La Fédération internationale de ski & snowboard (FIS) a partagé la lettre ouverte suivante après la mort tragique du coureur de ski italien Matteo Franzoso lors de l'entraînement en descente à La Parva, au Chili.
La Fédération internationale de ski & snowboard (FIS) est profondément attristée par le décès tragique du skier alpin italien Matteo Franzoso après une chute pendant l'entraînement au Chili. Nos pensées sincères vont à sa famille, à ses amis, à ses coéquipiers et à toute la communauté de ski italienne alors qu'ils pleurent cette perte dévastatrice.
Des moments comme celui-ci mettent en évidence les risques profonds qui sont une partie inséparable de notre sport. Ils nous rappellent également la responsabilité partagée que nous portons tous – athlètes, entraîneurs, organisateurs, associations et organes directeurs – pour faire tout ce qui concerne nos moyens pour réduire ces risques.
Une chose est claire: la poursuite des performances ne doit jamais éclipser la priorité de la sécurité. Il n'est pas possible d'éliminer les dangers inhérents au ski alpin, mais – en écoutant, en sensibilisant et en favorisant le dialogue qui conduit à une action collective, nous pouvons atténuer les risques.
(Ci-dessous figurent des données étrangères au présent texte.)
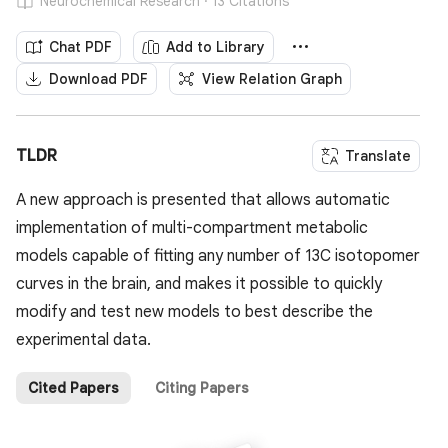
Neurochemical Research · 13 Citations
Chat PDF
Add to Library
Download PDF
View Relation Graph
TLDR
Translate
A new approach is presented that allows automatic
implementation of multi-compartment metabolic
models capable of fitting any number of 13C isotopomer
curves in the brain, and makes it possible to quickly
modify and test new models to best describe the
experimental data.
Cited Papers
Citing Papers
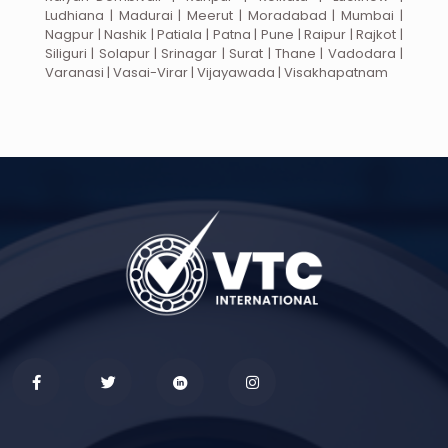
Ludhiana | Madurai | Meerut | Moradabad | Mumbai |
Nagpur | Nashik | Patiala | Patna | Pune | Raipur | Rajkot |
Siliguri | Solapur | Srinagar | Surat | Thane | Vadodara |
Varanasi | Vasai-Virar | Vijayawada | Visakhapatnam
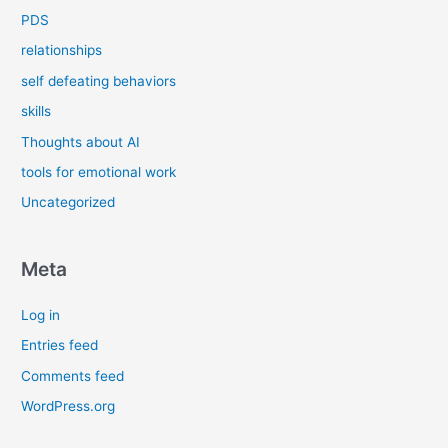
PDS
relationships
self defeating behaviors
skills
Thoughts about AI
tools for emotional work
Uncategorized
Meta
Log in
Entries feed
Comments feed
WordPress.org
Cependant, avec les associations nationales de ski, les comités d'organisation locaux, les entraîneurs, les partenaires et, surtout, les athlètes eux-mêmes, nous devons identifier où les risques sont les plus grands, relever des défis systémiques et soutenir une culture dans laquelle la sécurité fait partie intégrante de chaque décision. Des conditions de formation sûres et des compétitions de sauvegarde nécessitent non seulement une sensibilisation, mais aussi un engagement ferme et collectif dans toute la famille de ski. Ce n'est qu'en agissant ensemble que nous pouvons créer les conditions où la sécurité n'est pas compromise.
Grâce à l'unité de santé des athlètes (AHU), FIS renforce une approche scientifique et systématique du bien-être des athlètes, qui continuera de croître en profondeur et en portée en étroite coopération avec nos partenaires. Ici, nous poursuivons l'état de l'art en innovation avec des airbags et des liaisons électroniques à libération ainsi que la technologie des casques pour résister à plusieurs impacts.
Dans les semaines à venir, FIS intensifiera davantage le dialogue avec ses parties prenantes, toujours avec un seul principe directeur: le bien-être et la sécurité des athlètes doivent venir en premier.
Plusieurs athlètes passés et actuels ont parlé publiquement du manque de sécurité lors des cours d'entraînement, notamment Lucrezia Lorenzi, sœur de l'athlète décédé Mathilde Lorenzi. La mort de Franzoso a été le troisième décès d'un jeune athlète italien en moins de 12 mois. Matilde Lorenzi est décédée lors de l'entraînement à Val Senales, en Italie, en octobre 2024. Lucrezia Lorenzi a appelé à une action immédiate, déclarant: «Le moment est venu de s'arrêter! Le destin des mots et la malchance n'apparaissent pas dans le vocabulaire d'un athlète professionnel. Vous ne pouvez pas aller skier et ne plus jamais rentrer à la maison.»
Le président de l'Italian Ski Association (FISI), Flavio Roda, a rencontré le conseil fédéral aujourd'hui, le 19 septembre, pour présenter une série de propositions en béton et a appelé à une action immédiate pour assurer la sécurité des athlètes sur les pentes d'entraînement en descente. Dans la proposition, Roda a suggéré que la formation en descente soit limitée à quelques sites approuvés. La sécurité sur ces sites approuvées doit être assurée par les FIS lors de cours de course internationale et par FISI sur les cours de course italiens.
Espérons que cette discussion indispensable améliorera les normes de sécurité à des cours de formation à vitesse à travers le monde.